O Papa Francisco ensina: “O amor que se estende além das fronteiras constrói fraternidade universal” (Fratelli Tutti, 1). 

A comunidade cristã, assim, é chamada a ser testemunha da fraternidade, atuando na promoção da justiça, no cuidado dos vulneráveis e no compromisso com políticas que protejam a vida em todas as suas fases.  

A esperança escatológica é que sustenta a luta por direitos: O cristianismo não ignora as dores do mundo. Reconhece que a dignidade humana é ferida por estruturas de pecado (cf. Sollicitudo Rei Socialis, 36). Porém, a Encarnação sustenta uma esperança ativa: “Vi a aflição do meu povo… desci para libertá-lo” (Ex 3,7-8). 

A luta pela justiça nasce dessa certeza: Deus entra na história e caminha conosco. Cada gesto de defesa da vida, cada promoção de direitos, cada construção de paz antecipa o Reino que Cristo inaugurou: “Eis que faço novas todas as coisas” (Ap 21,5). 

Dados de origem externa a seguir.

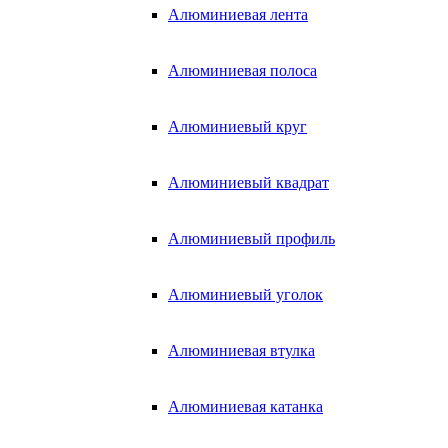
Алюминиевая лента
Алюминиевая полоса
Алюминиевый круг
Алюминиевый квадрат
Алюминиевый профиль
Алюминиевый уголок
Алюминиевая втулка
Алюминиевая катанка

Por fim, defender os direitos humanos é, para o cristão, uma das maneiras de expressar a fé no Deus que se fez carne. Onde a dignidade é protegida, Cristo é honrado; onde a vida é ferida, Cristo é novamente crucificado. A Encarnação do Verbo continua a inspirar a Igreja a afirmar que o cuidado com o ser humano é cuidado com o próprio Deus presente na história. Promover os direitos humanos é tornar o mundo mais conforme ao Evangelho, mais parecido com o sonho de Deus para a humanidade.